Ship Fast, Ship Secure: Building AI Apps on Cloudflare

My friend spent $5,000 on a Pokemon card last month. My first thought was, “that’s a lot of AI tokens you could use for cooler shit.” Hmm, wonder how many tokens that actually is. So I built Token for Granted.

It’s a tactical asset valuation dashboard — submit anything and it tells you what it’s worth in AI tokens across 19 providers. Your $150 headphones? 50 million Llama tokens, but only 1 million GPT-4o tokens. The idea came from pondering that tokens are slowly becoming a lifeline for people. There’s the famous saying — skip buying a latte and you can afford the subscription. So the question was: if I don’t buy something, how many AI tokens can I get instead, and what could that do for me?

Here’s the kicker: Claude Code built it, architected it, and shipped it to Cloudflare — using skills and MCP to package, secure, and deploy without human intervention. I reviewed and approved. The agent did the rest. This post is about how that works.

Coding at AI Speed

The way I build software now looks nothing like two years ago. The workflow is agent-driven: AI coding assistants orchestrated by skills and connected to live infrastructure through MCP.

Skills are reusable, structured procedures that turn vague instructions into disciplined execution. They’re not “write code for me” prompts. A skill for TDD enforces that tests come before implementation. A debugging skill enforces hypothesis-first investigation instead of random changes. A deployment skill enforces verification gates before anything ships. The agent follows the procedure, and the procedure enforces quality.

MCP (Model Context Protocol) is the connective tissue. It lets AI agents talk to external systems — Cloudflare, Supabase, databases, browsers, design tools — without leaving the conversation. Need to check if a Worker deployed correctly? The agent calls Cloudflare’s MCP tools. Need to run a migration? It talks to Supabase directly. Need to verify a UI change? It drives a browser through Playwright MCP.

The compounding effect is real. Research, outline, code, test, deploy — all agent-orchestrated, all in one session. Token for Granted went from “what if” to production in days, not weeks.

This isn’t vibe coding. Skills enforce the discipline. Every feature starts with tests. Every deploy goes through verification. Every PR gets reviewed. The AI writes faster, but the guardrails are tighter than most manual workflows I’ve seen.

Shipping Secure: Cloudflare Zero Trust

The old model was: build the app, deploy it somewhere, then bolt on security. Firewall rules, VPN appliances, network ACLs — all after the fact, all painful to maintain.
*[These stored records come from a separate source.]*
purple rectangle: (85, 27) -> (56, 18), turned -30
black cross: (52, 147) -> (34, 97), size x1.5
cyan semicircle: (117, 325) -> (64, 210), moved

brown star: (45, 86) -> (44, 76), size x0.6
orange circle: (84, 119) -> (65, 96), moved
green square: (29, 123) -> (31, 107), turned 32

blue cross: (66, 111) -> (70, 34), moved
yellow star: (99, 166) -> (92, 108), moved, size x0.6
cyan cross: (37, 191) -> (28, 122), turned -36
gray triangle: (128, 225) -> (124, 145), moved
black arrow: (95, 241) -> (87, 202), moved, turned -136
Cloudflare inverts this. Security is the network. When you deploy to Cloudflare, your app is already inside a zero trust perimeter. The question isn’t “how do I secure this?” — it’s “who do I grant access to?”
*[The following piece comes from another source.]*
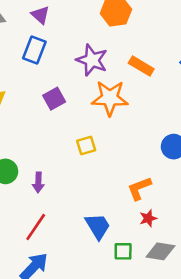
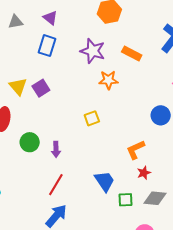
orange star: (110, 98) -> (108, 80), size x0.7
purple square: (54, 99) -> (41, 88), moved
Cloudflare Access is the front door. It’s a Zero Trust Network Access layer that replaces VPNs entirely. You put any application — a Worker, a self-hosted internal tool, a staging environment — behind identity-aware access policies. Users authenticate through your identity provider. Device posture checks verify disk encryption, OS version, location. No publicly routable IP addresses needed.

No VPN client to install and troubleshoot. No firewall rules to maintain. Just identity-aware policies that decide who gets in and what they can reach.

Cloudflare Tunnel is how you extend this to your own infrastructure. Got a database in a private data center? An internal API that should never be on the public internet? Tunnel creates an outbound-only connection from your network to Cloudflare’s edge. Your resources become accessible through the zero trust network without ever being exposed to the internet. No firewall holes. No port forwarding. No attack surface.

The combination is powerful. Access policies define who can reach a service. Tunnel defines how it’s connected. You can make an internal dashboard accessible only to your engineering team, or expose a private API only to specific Workers running in your Cloudflare account. Granular control over who and what reaches your services, with no infrastructure team required.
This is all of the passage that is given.